• Int J Med Sci · Jan 2017

    KLF6 inhibited oral cancer migration and invasion via downregulation of mesenchymal markers and inhibition of MMP-9 activities.

    • Li-Sung Hsu, Ren-Hung Huang, Hung-Wen Lai, Hui-Ting Hsu, Wen-Wei Sung, Ming-Ju Hsieh, Chong-Yu Wu, Yueh-Min Lin, Mu-Kuan Chen, Yu-Sheng Lo, and Chih-Jung Chen.
    • Institute of Biochemistry, Microbiology, and Immunology, Chung Shan Medical University, Taichung, Taiwan.
    • Int J Med Sci. 2017 Jan 1; 14 (6): 530-535.

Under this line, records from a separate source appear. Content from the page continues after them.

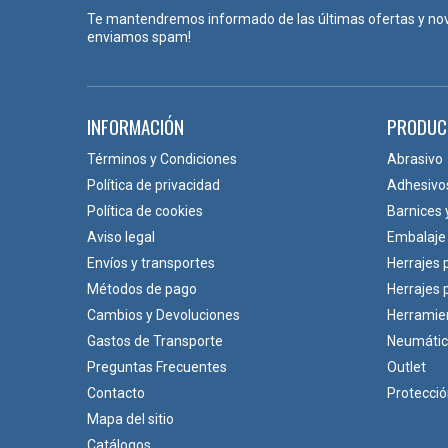
Te mantendremos informado de las últimas ofertas y no
enviamos spam!
INFORMACIÓN
PRODUC
Términos y Condiciones
Abrasivo
Política de privacidad
Adhesivo
Política de cookies
Barnices 
Aviso legal
Embalaje
Envíos y transportes
Herrajes 
Métodos de pago
Herrajes
Cambios y Devoluciones
Herramie
Gastos de Transporte
Neumáti
Preguntas Frecuentes
Outlet
Contacto
Protecci
Mapa del sitio
Catálogos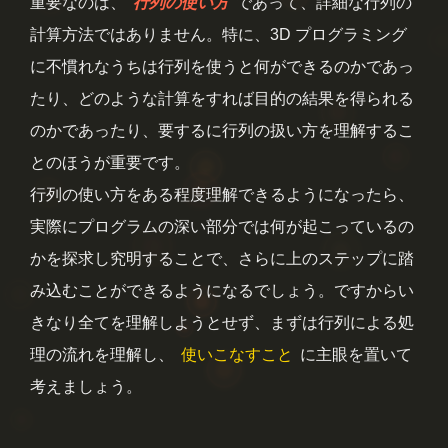
重要なのは、
行列の使い方
であって、詳細な行列の
計算方法ではありません。特に、3D プログラミング
に不慣れなうちは行列を使うと何ができるのかであっ
たり、どのような計算をすれば目的の結果を得られる
のかであったり、要するに行列の扱い方を理解するこ
とのほうが重要です。
行列の使い方をある程度理解できるようになったら、
実際にプログラムの深い部分では何が起こっているの
かを探求し究明することで、さらに上のステップに踏
み込むことができるようになるでしょう。ですからい
きなり全てを理解しようとせず、まずは行列による処
理の流れを理解し、
使いこなすこと
に主眼を置いて
考えましょう。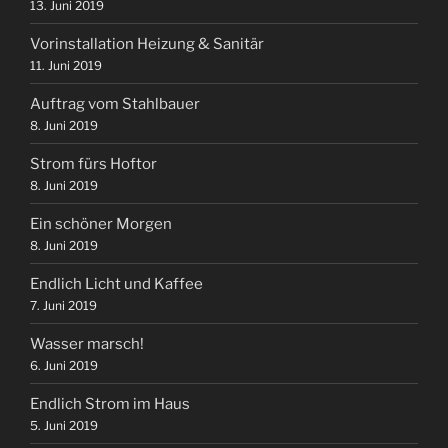
13. Juni 2019
Vorinstallation Heizung & Sanitär
11. Juni 2019
Auftrag vom Stahlbauer
8. Juni 2019
Strom fürs Hoftor
8. Juni 2019
Ein schöner Morgen
8. Juni 2019
Endlich Licht und Kaffee
7. Juni 2019
Wasser marsch!
6. Juni 2019
Endlich Strom im Haus
5. Juni 2019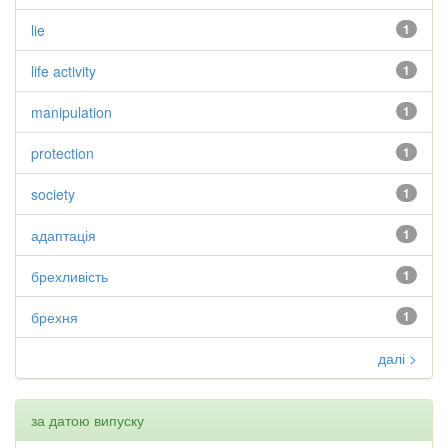
lie
1
life activity
1
manipulation
1
protection
1
society
1
адаптація
1
брехливість
1
брехня
1
далі >
за датою випуску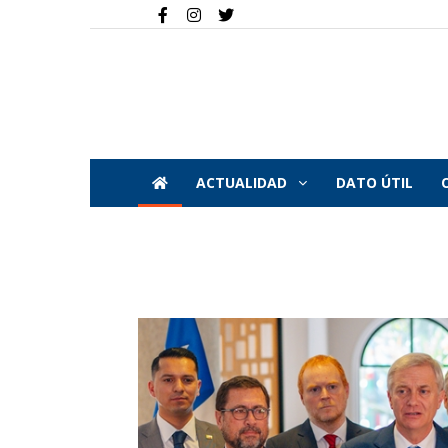
ACTUALIDAD
DATO ÚTIL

    AbstractKrüppel-like factors can bind to specific DNA motifs and regulate various cellular functions, such as metabolism, cell proliferation, and differentiation. Krüppel-like factor 6 (KLF6), a member of this family, is downregulated in human cancers. Oral cancer is a highly prevalent type in Taiwan. Although KLF6 overexpression in human cancer cells inhibits cell proliferation, induces apoptosis, and attenuates cell migration, the effects of KLF6 on oral cancer remains poorly elucidated. This study investigated the role of KLF6 in oral cancer tumorigenesis. Immunohistochemical staining revealed that nuclear KLF6 level was significantly and inversely associated with tumor size and stages. KLF6 overexpression attenuated the migration and invasion of oral cancer SAS cells. Zymography assay demonstrated that KLF6 inhibited the activities of matrix metalloproteinase 9 (MMP-9) and weakened the expression of mesenchymal markers, such as snail, slug, and vimentin. Our study is the first to provide demonstrate that KLF6 functions as a tumor suppressor gene and prevents the metastasis of oral cancer cells.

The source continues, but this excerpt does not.